▶ [Dataset entries]
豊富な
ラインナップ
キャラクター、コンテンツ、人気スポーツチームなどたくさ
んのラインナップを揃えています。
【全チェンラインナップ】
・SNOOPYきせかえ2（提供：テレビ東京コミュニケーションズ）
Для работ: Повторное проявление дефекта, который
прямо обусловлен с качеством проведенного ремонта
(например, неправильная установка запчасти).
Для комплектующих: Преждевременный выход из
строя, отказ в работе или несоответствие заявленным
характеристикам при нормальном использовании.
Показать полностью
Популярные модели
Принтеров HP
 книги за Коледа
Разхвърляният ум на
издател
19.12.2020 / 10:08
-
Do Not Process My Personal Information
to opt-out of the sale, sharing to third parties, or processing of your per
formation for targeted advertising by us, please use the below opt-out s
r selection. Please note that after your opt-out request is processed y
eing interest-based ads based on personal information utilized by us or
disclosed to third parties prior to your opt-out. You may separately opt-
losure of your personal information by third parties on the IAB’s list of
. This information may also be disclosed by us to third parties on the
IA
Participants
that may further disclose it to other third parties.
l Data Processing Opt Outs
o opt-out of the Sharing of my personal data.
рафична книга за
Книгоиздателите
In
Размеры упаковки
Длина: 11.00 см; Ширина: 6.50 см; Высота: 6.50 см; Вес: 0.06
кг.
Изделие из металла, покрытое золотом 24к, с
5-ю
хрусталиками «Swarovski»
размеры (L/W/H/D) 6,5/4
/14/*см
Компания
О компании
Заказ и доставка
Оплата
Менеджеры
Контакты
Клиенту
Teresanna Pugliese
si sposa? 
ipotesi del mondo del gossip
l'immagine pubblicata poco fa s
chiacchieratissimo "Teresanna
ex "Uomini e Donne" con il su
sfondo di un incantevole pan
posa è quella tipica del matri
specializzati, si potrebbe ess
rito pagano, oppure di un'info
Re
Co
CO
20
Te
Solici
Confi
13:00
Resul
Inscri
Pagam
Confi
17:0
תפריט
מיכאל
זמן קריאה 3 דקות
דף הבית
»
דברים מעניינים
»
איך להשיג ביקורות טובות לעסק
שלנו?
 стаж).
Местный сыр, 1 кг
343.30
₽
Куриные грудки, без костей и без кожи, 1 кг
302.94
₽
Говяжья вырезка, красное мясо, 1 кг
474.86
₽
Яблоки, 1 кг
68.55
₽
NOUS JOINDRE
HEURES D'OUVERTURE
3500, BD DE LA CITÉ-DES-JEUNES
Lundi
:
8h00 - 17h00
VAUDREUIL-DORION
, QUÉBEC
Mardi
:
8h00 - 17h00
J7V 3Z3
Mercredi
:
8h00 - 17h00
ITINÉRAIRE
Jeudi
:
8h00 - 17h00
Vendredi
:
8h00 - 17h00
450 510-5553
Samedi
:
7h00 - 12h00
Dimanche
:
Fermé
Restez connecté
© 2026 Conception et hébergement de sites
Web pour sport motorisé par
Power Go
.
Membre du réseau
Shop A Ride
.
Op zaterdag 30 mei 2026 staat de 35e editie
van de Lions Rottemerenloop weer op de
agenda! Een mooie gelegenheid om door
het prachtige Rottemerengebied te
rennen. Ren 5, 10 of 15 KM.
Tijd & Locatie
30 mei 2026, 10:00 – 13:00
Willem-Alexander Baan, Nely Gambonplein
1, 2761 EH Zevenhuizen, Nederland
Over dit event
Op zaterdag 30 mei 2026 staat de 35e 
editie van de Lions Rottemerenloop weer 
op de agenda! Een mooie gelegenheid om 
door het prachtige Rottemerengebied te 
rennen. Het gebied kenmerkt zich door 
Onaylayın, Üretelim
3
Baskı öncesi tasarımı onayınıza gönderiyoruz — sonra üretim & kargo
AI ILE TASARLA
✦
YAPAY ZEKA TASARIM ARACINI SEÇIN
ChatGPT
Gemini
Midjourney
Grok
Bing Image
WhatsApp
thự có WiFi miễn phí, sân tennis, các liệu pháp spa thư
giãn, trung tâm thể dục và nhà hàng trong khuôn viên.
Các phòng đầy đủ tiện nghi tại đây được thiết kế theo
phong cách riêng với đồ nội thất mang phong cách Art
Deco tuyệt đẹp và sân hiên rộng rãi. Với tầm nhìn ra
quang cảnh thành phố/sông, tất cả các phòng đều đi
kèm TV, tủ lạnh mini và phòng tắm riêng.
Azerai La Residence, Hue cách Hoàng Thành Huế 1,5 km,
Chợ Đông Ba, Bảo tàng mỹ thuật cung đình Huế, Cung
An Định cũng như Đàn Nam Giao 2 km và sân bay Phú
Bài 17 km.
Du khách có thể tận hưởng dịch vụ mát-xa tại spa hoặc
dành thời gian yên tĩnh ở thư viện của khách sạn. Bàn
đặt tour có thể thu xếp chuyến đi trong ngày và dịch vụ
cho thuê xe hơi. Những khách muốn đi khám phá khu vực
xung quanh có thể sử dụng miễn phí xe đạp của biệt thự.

▶ [Task instructions] Print every line you see above, exactly as written.

▶ [Task result]
豊富な
ラインナップ
キャラクター、コンテンツ、人気スポーツチームなどたくさ
んのラインナップを揃えています。
【全チェンラインナップ】
・SNOOPYきせかえ2（提供：テレビ東京コミュニケーションズ）
Для работ: Повторное проявление дефекта, который
прямо обусловлен с качеством проведенного ремонта
(например, неправильная установка запчасти).
Для комплектующих: Преждевременный выход из
строя, отказ в работе или несоответствие заявленным
характеристикам при нормальном использовании.
Показать полностью
Популярные модели
Принтеров HP
 книги за Коледа
Разхвърляният ум на
издател
19.12.2020 / 10:08
-
Do Not Process My Personal Information
to opt-out of the sale, sharing to third parties, or processing of your per
formation for targeted advertising by us, please use the below opt-out s
r selection. Please note that after your opt-out request is processed y
eing interest-based ads based on personal information utilized by us or
disclosed to third parties prior to your opt-out. You may separately opt-
losure of your personal information by third parties on the IAB’s list of
. This information may also be disclosed by us to third parties on the
IA
Participants
that may further disclose it to other third parties.
l Data Processing Opt Outs
o opt-out of the Sharing of my personal data.
рафична книга за
Книгоиздателите
In
Размеры упаковки
Длина: 11.00 см; Ширина: 6.50 см; Высота: 6.50 см; Вес: 0.06
кг.
Изделие из металла, покрытое золотом 24к, с
5-ю
хрусталиками «Swarovski»
размеры (L/W/H/D) 6,5/4
/14/*см
Компания
О компании
Заказ и доставка
Оплата
Менеджеры
Контакты
Клиенту
Teresanna Pugliese
si sposa? 
ipotesi del mondo del gossip
l'immagine pubblicata poco fa s
chiacchieratissimo "Teresanna
ex "Uomini e Donne" con il su
sfondo di un incantevole pan
posa è quella tipica del matri
specializzati, si potrebbe ess
rito pagano, oppure di un'info
Re
Co
CO
20
Te
Solici
Confi
13:00
Resul
Inscri
Pagam
Confi
17:0
תפריט
מיכאל
זמן קריאה 3 דקות
דף הבית
»
דברים מעניינים
»
איך להשיג ביקורות טובות לעסק
שלנו?
 стаж).
Местный сыр, 1 кг
343.30
₽
Куриные грудки, без костей и без кожи, 1 кг
302.94
₽
Говяжья вырезка, красное мясо, 1 кг
474.86
₽
Яблоки, 1 кг
68.55
₽
NOUS JOINDRE
HEURES D'OUVERTURE
3500, BD DE LA CITÉ-DES-JEUNES
Lundi
:
8h00 - 17h00
VAUDREUIL-DORION
, QUÉBEC
Mardi
:
8h00 - 17h00
J7V 3Z3
Mercredi
:
8h00 - 17h00
ITINÉRAIRE
Jeudi
:
8h00 - 17h00
Vendredi
:
8h00 - 17h00
450 510-5553
Samedi
:
7h00 - 12h00
Dimanche
:
Fermé
Restez connecté
© 2026 Conception et hébergement de sites
Web pour sport motorisé par
Power Go
.
Membre du réseau
Shop A Ride
.
Op zaterdag 30 mei 2026 staat de 35e editie
van de Lions Rottemerenloop weer op de
agenda! Een mooie gelegenheid om door
het prachtige Rottemerengebied te
rennen. Ren 5, 10 of 15 KM.
Tijd & Locatie
30 mei 2026, 10:00 – 13:00
Willem-Alexander Baan, Nely Gambonplein
1, 2761 EH Zevenhuizen, Nederland
Over dit event
Op zaterdag 30 mei 2026 staat de 35e 
editie van de Lions Rottemerenloop weer 
op de agenda! Een mooie gelegenheid om 
door het prachtige Rottemerengebied te 
rennen. Het gebied kenmerkt zich door 
Onaylayın, Üretelim
3
Baskı öncesi tasarımı onayınıza gönderiyoruz — sonra üretim & kargo
AI ILE TASARLA
✦
YAPAY ZEKA TASARIM ARACINI SEÇIN
ChatGPT
Gemini
Midjourney
Grok
Bing Image
WhatsApp
thự có WiFi miễn phí, sân tennis, các liệu pháp spa thư
giãn, trung tâm thể dục và nhà hàng trong khuôn viên.
Các phòng đầy đủ tiện nghi tại đây được thiết kế theo
phong cách riêng với đồ nội thất mang phong cách Art
Deco tuyệt đẹp và sân hiên rộng rãi. Với tầm nhìn ra
quang cảnh thành phố/sông, tất cả các phòng đều đi
kèm TV, tủ lạnh mini và phòng tắm riêng.
Azerai La Residence, Hue cách Hoàng Thành Huế 1,5 km,
Chợ Đông Ba, Bảo tàng mỹ thuật cung đình Huế, Cung
An Định cũng như Đàn Nam Giao 2 km và sân bay Phú
Bài 17 km.
Du khách có thể tận hưởng dịch vụ mát-xa tại spa hoặc
dành thời gian yên tĩnh ở thư viện của khách sạn. Bàn
đặt tour có thể thu xếp chuyến đi trong ngày và dịch vụ
cho thuê xe hơi. Những khách muốn đi khám phá khu vực
xung quanh có thể sử dụng miễn phí xe đạp của biệt thự.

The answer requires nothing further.